Working data =>
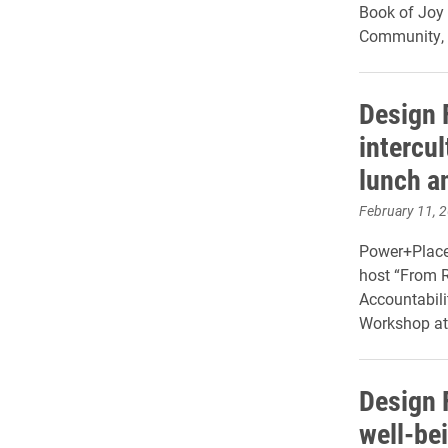
Book of Joy 
Community, &
Design 
intercul
lunch a
February 11, 
Power+Place 
host “From R
Accountabili
Workshop at
Design 
well-be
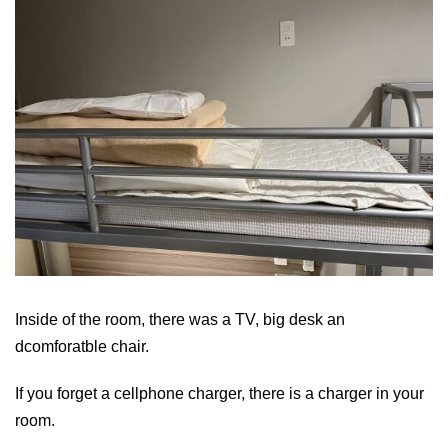
Inside of the room, there was a TV, big desk an
dcomforatble chair.
If you forget a cellphone charger, there is a charger in your
room.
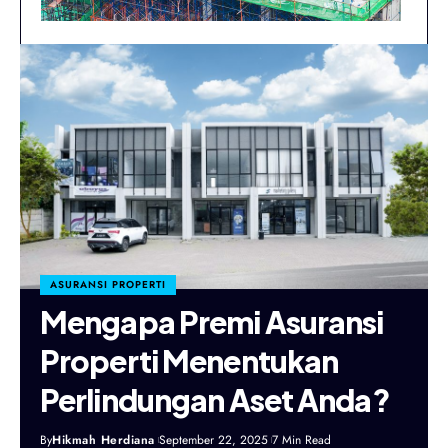
ASURANSI PROPERTI
Mengapa Premi Asuransi
Properti Menentukan
Perlindungan Aset Anda?
By
Hikmah Herdiana
September 22, 2025
7 Min Read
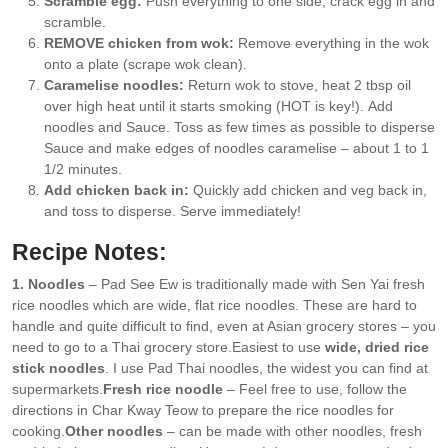
Scramble egg:
Push everything to one side, crack egg in and
scramble.
REMOVE chicken from wok:
Remove everything in the wok
onto a plate (scrape wok clean).
Caramelise noodles:
Return wok to stove, heat 2 tbsp oil
over high heat until it starts smoking (HOT is key!). Add
noodles and Sauce. Toss as few times as possible to disperse
Sauce and make edges of noodles caramelise – about 1 to 1
1/2 minutes.
Add chicken back in:
Quickly add chicken and veg back in,
and toss to disperse. Serve immediately!
Recipe Notes:
1. Noodles
– Pad See Ew is traditionally made with Sen Yai fresh
rice noodles which are wide, flat rice noodles. These are hard to
handle and quite difficult to find, even at Asian grocery stores – you
need to go to a Thai grocery store.
Easiest to use
wide, dried rice
stick noodles
. I use Pad Thai noodles, the widest you can find at
supermarkets.
Fresh rice noodle
– Feel free to use, follow the
directions in Char Kway Teow to prepare the rice noodles for
cooking.
Other noodles
– can be made with other noodles, fresh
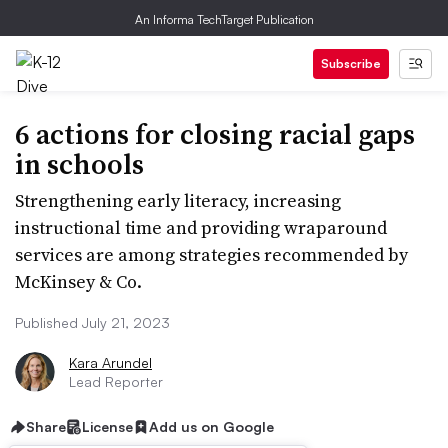
An Informa TechTarget Publication
Subscribe
6 actions for closing racial gaps
in schools
Strengthening early literacy, increasing
instructional time and providing wraparound
services are among strategies recommended by
McKinsey & Co.
Published July 21, 2023
Kara Arundel
Lead Reporter
Share
License
Add us on Google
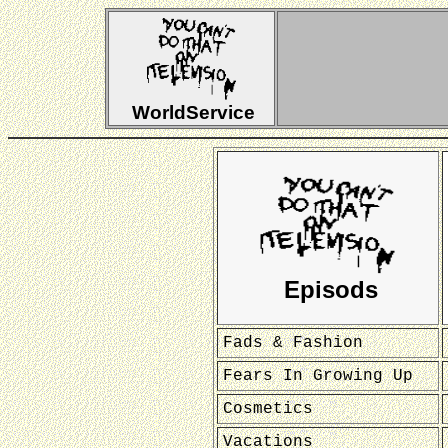
WorldService
Episods
Fads & Fashion
Fears In Growing Up
Cosmetics
Vacations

Your instructions =>
Every line above that holds the string "grocery" should be copied into the answer.

Output =>
handle and quite difficult to find, even at Asian grocery stores – you
need to go to a Thai grocery store.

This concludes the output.